HIGHLAND, Calif. – The Havasupai people of the Grand Canyon say a “long time ago” they used to walk west and cut through the mountain ranges across Southern California to trade beads, buckskins and acquire opalescent seashells from California tribes.
Today, they make the journey to gather with their new friends, the Serrano people living on the foothills of the San Bernardino Mountains.
The two tribes’ economic bases vastly differ. The Havasupai (also known as Supai) people depend on tourism, while the Serranos ride high on casino revenue. But it was that very difference that recently brought these two tribes to friendship.
A donation of $1 million from the San Manuel Band of Serrano Mission Indians in October has essentially saved the Supai from economic collapse after a flood destroyed their acclaimed campgrounds and hiking trails in the midst of the peak tourist season last summer.

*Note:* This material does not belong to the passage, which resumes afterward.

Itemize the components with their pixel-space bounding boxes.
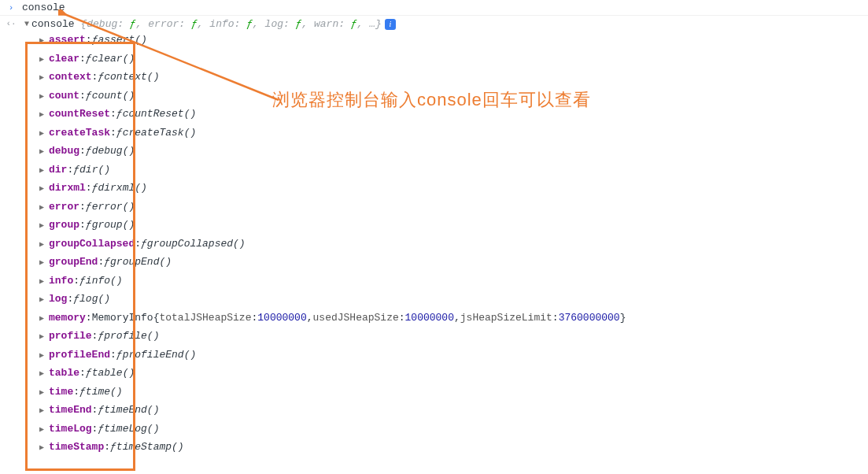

They gathered March 21 to remember the flood, but mainly to look forward and celebrate friendship during a visit the tribes intend to preserve as a new tradition.
About a dozen members of the Havasupai Tribe traveled to the sunny crests of the San Manuel Reservation to join other tribes and invited guests at the Serrano annual spring celebration Yaamava’ (spring in the Serrano Language). The day was filled with food, bird singing and dance. San Manuel Chairman James Ramos watched the Supai perform Bighorn Sheep songs and danced with guests.
“We are thankful and very happy because by that, I know now we will never die or be wiped out from this Earth,” said Alvin “Red Dust” Putesoy, a Supai donning Bighorn Sheep dance regalia.
The donation came after San Manuel staff visited the Supai Reservation and assessed the damage. The damage was of such severity that the Arizona governor proclaimed recovery was beyond the capabilities of the tribe in a letter to then-President George W. Bush for aid. The San Manuel donation has put many of the tribe’s 650 members back to work readying and repairing campsites, trails and compost toilets. The donation will also pay for an early warning system to evacuate and take precautionary measures against future floods.
The Havasupai Reservation is located at the base of the Grand Canyon where a system of picturesque waterfalls and trails keeps visitors coming. The Supai intend to invite their California friends.
“We would like to invite them down here (and) take them around sightseeing,” Havasupai Chairman Matthew Putesoy said.